Clicking on the link should download the thing to your computer, and then you can transfer it to the e-book reader of your choice. Between EPUB and MOBI, I think I’ve just about covered every current e-book reader out there, and if you have an e-book reader that doesn’t read either of those formats, well, I guess I don’t know what to say to you, except, possibly, here’s the free MobiPocket reader for your computer.
Two notes:
1. This is an amateur e-book, created by me cutting and pasting the entries into an RTF file and then running it through a format converter. So a) it is very lightly copy-edited and you may run into a few flubs here and there, b) it’s not a brilliant work of e-book formatting. Hey, it’s free, and I think I caught 95% of the misspellings. You can handle the rest. No, I don’t want you to send me an e-mail telling me when you find a flub. I’ll be on hiatus, remember?
(Update, 5:20pm: Whatever reader Béranger has been kind enough to add a table of contents to the epub version; I’ve updated the file with the new version. Thanks, Béranger!)

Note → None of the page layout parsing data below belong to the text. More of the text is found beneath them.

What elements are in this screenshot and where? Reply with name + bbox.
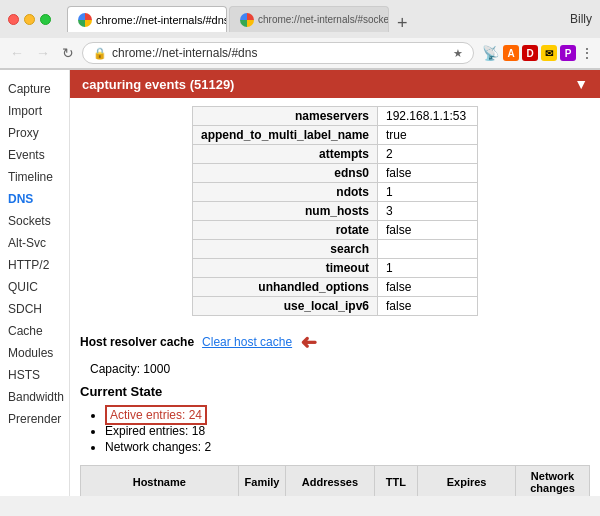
sidebar-item-http2[interactable]: HTTP/2 xyxy=(0,254,69,276)
tabs-bar: chrome://net-internals/#dns × chrome://n… xyxy=(59,6,558,32)
capacity-row: Capacity: 1000 xyxy=(70,360,600,378)
main-layout: Capture Import Proxy Events Timeline DNS… xyxy=(0,70,600,496)
dns-config-value: false xyxy=(378,278,478,297)
dns-config-value: 1 xyxy=(378,259,478,278)
ext-icon-1[interactable]: A xyxy=(503,45,519,61)
table-row: num_hosts3 xyxy=(192,202,477,221)
table-column-header: Network changes xyxy=(516,466,590,497)
forward-button[interactable]: → xyxy=(32,43,54,63)
sidebar-item-bandwidth[interactable]: Bandwidth xyxy=(0,386,69,408)
dns-config-section: nameservers192.168.1.1:53append_to_multi… xyxy=(70,98,600,324)
dns-data-table: HostnameFamilyAddressesTTLExpiresNetwork… xyxy=(80,465,590,496)
chrome-icon-2 xyxy=(240,13,254,27)
table-row: search xyxy=(192,240,477,259)
state-expired-entries: Expired entries: 18 xyxy=(105,423,580,439)
back-button[interactable]: ← xyxy=(6,43,28,63)
banner-arrow[interactable]: ▼ xyxy=(574,76,588,92)
browser-chrome: chrome://net-internals/#dns × chrome://n… xyxy=(0,0,600,70)
ext-icon-2[interactable]: D xyxy=(522,45,538,61)
chrome-icon xyxy=(78,13,92,27)
dns-config-value: true xyxy=(378,126,478,145)
table-row: unhandled_optionsfalse xyxy=(192,278,477,297)
table-row: rotatefalse xyxy=(192,221,477,240)
expired-entries-value: Expired entries: 18 xyxy=(105,424,205,438)
content-area: capturing events (51129) ▼ nameservers19… xyxy=(70,70,600,496)
sidebar-item-timeline[interactable]: Timeline xyxy=(0,166,69,188)
dns-config-key: rotate xyxy=(192,221,377,240)
capacity-text: Capacity: 1000 xyxy=(90,362,170,376)
nav-icons: 📡 A D ✉ P ⋮ xyxy=(482,45,594,61)
arrow-icon: ➜ xyxy=(300,330,317,354)
minimize-button[interactable] xyxy=(24,14,35,25)
state-list: Active entries: 24 Expired entries: 18 N… xyxy=(70,405,600,457)
sidebar-item-sdch[interactable]: SDCH xyxy=(0,298,69,320)
traffic-lights xyxy=(8,14,51,25)
dns-config-key: num_hosts xyxy=(192,202,377,221)
dns-config-value: 3 xyxy=(378,202,478,221)
dns-config-value: 1 xyxy=(378,183,478,202)
menu-icon[interactable]: ⋮ xyxy=(580,45,594,61)
table-row: ndots1 xyxy=(192,183,477,202)
table-header: HostnameFamilyAddressesTTLExpiresNetwork… xyxy=(81,466,590,497)
table-column-header: TTL xyxy=(374,466,418,497)
dns-config-key: timeout xyxy=(192,259,377,278)
ext-icon-3[interactable]: ✉ xyxy=(541,45,557,61)
table-row: edns0false xyxy=(192,164,477,183)
nav-bar: ← → ↻ 🔒 chrome://net-internals/#dns ★ 📡 … xyxy=(0,38,600,69)
sidebar-item-altsvc[interactable]: Alt-Svc xyxy=(0,232,69,254)
ext-icon-4[interactable]: P xyxy=(560,45,576,61)
host-resolver-label: Host resolver cache xyxy=(80,335,194,349)
sidebar-item-cache[interactable]: Cache xyxy=(0,320,69,342)
tab-sockets[interactable]: chrome://net-internals/#socke... × xyxy=(229,6,389,32)
dns-config-value: false xyxy=(378,297,478,316)
dns-config-key: use_local_ipv6 xyxy=(192,297,377,316)
tab-label: chrome://net-internals/#dns xyxy=(96,14,227,26)
sidebar-item-events[interactable]: Events xyxy=(0,144,69,166)
sidebar-item-prerender[interactable]: Prerender xyxy=(0,408,69,430)
tab-dns[interactable]: chrome://net-internals/#dns × xyxy=(67,6,227,32)
cast-icon[interactable]: 📡 xyxy=(482,45,499,61)
active-entries-value: Active entries: 24 xyxy=(105,405,207,425)
sidebar-item-sockets[interactable]: Sockets xyxy=(0,210,69,232)
dns-config-value: false xyxy=(378,221,478,240)
host-resolver-row: Host resolver cache Clear host cache ➜ xyxy=(70,324,600,360)
dns-config-key: search xyxy=(192,240,377,259)
dns-config-key: append_to_multi_label_name xyxy=(192,126,377,145)
table-row: timeout1 xyxy=(192,259,477,278)
sidebar-item-modules[interactable]: Modules xyxy=(0,342,69,364)
sidebar-item-quic[interactable]: QUIC xyxy=(0,276,69,298)
dns-config-key: attempts xyxy=(192,145,377,164)
dns-config-value: 2 xyxy=(378,145,478,164)
maximize-button[interactable] xyxy=(40,14,51,25)
extension-icons: A D ✉ P xyxy=(503,45,576,61)
table-row: append_to_multi_label_nametrue xyxy=(192,126,477,145)
table-column-header: Hostname xyxy=(81,466,239,497)
table-column-header: Family xyxy=(238,466,286,497)
reload-button[interactable]: ↻ xyxy=(58,43,78,63)
sidebar: Capture Import Proxy Events Timeline DNS… xyxy=(0,70,70,496)
address-bar[interactable]: 🔒 chrome://net-internals/#dns ★ xyxy=(82,42,474,64)
table-row: nameservers192.168.1.1:53 xyxy=(192,107,477,126)
table-column-header: Addresses xyxy=(286,466,374,497)
sidebar-item-hsts[interactable]: HSTS xyxy=(0,364,69,386)
sidebar-item-proxy[interactable]: Proxy xyxy=(0,122,69,144)
dns-config-value: false xyxy=(378,164,478,183)
sidebar-item-dns[interactable]: DNS xyxy=(0,188,69,210)
banner-text: capturing events (51129) xyxy=(82,77,234,92)
dns-config-key: nameservers xyxy=(192,107,377,126)
current-state-heading: Current State xyxy=(70,378,600,405)
new-tab-button[interactable]: + xyxy=(391,14,414,32)
close-button[interactable] xyxy=(8,14,19,25)
dns-config-table: nameservers192.168.1.1:53append_to_multi… xyxy=(192,106,478,316)
clear-host-cache-button[interactable]: Clear host cache xyxy=(202,335,292,349)
network-changes-value: Network changes: 2 xyxy=(105,440,211,454)
sidebar-item-import[interactable]: Import xyxy=(0,100,69,122)
table-row: use_local_ipv6false xyxy=(192,297,477,316)
title-bar: chrome://net-internals/#dns × chrome://n… xyxy=(0,0,600,38)
sidebar-item-capture[interactable]: Capture xyxy=(0,78,69,100)
address-text: chrome://net-internals/#dns xyxy=(112,46,448,60)
data-table-wrapper: HostnameFamilyAddressesTTLExpiresNetwork… xyxy=(70,457,600,496)
dns-config-key: ndots xyxy=(192,183,377,202)
dns-config-value: 192.168.1.1:53 xyxy=(378,107,478,126)
tab-label-2: chrome://net-internals/#socke... xyxy=(258,14,389,25)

2. Feel free to share the e-book on a non-commercial basis (i.e., one-on-one with friends, etc), and to mention it on your blog, in tweets, and so on — and if you do, thanks very much. But do me a favor and link to this post when you tell people about it, because that way I can have a reasonable gauge of how many copies have been downloaded, which is information I would actually find useful for thinking about free e-books in the future. Please don’t upload it to repository sites like Scribd, or to torrents or other such things, again, so I can have a reasonably clear idea how many people are checking the thing out. Thanks.
One final note — this e-book is offered for free, as a gift, with no expectation of payment. I’m good for now, thanks. That said, if after reading it you feel moved toward compensation one way or another, I would be pleased if you took a dollar or two (or three, or five, or ten) and sent it to a literacy charity of your choice. Two that I like are Reading is Fundamental and First Book. Literacy is a good investment for everyone, and helping kids and adults learn to read is one of the best ways to “pay it forward.” So give it some thought, if you enjoy what you read. Thanks.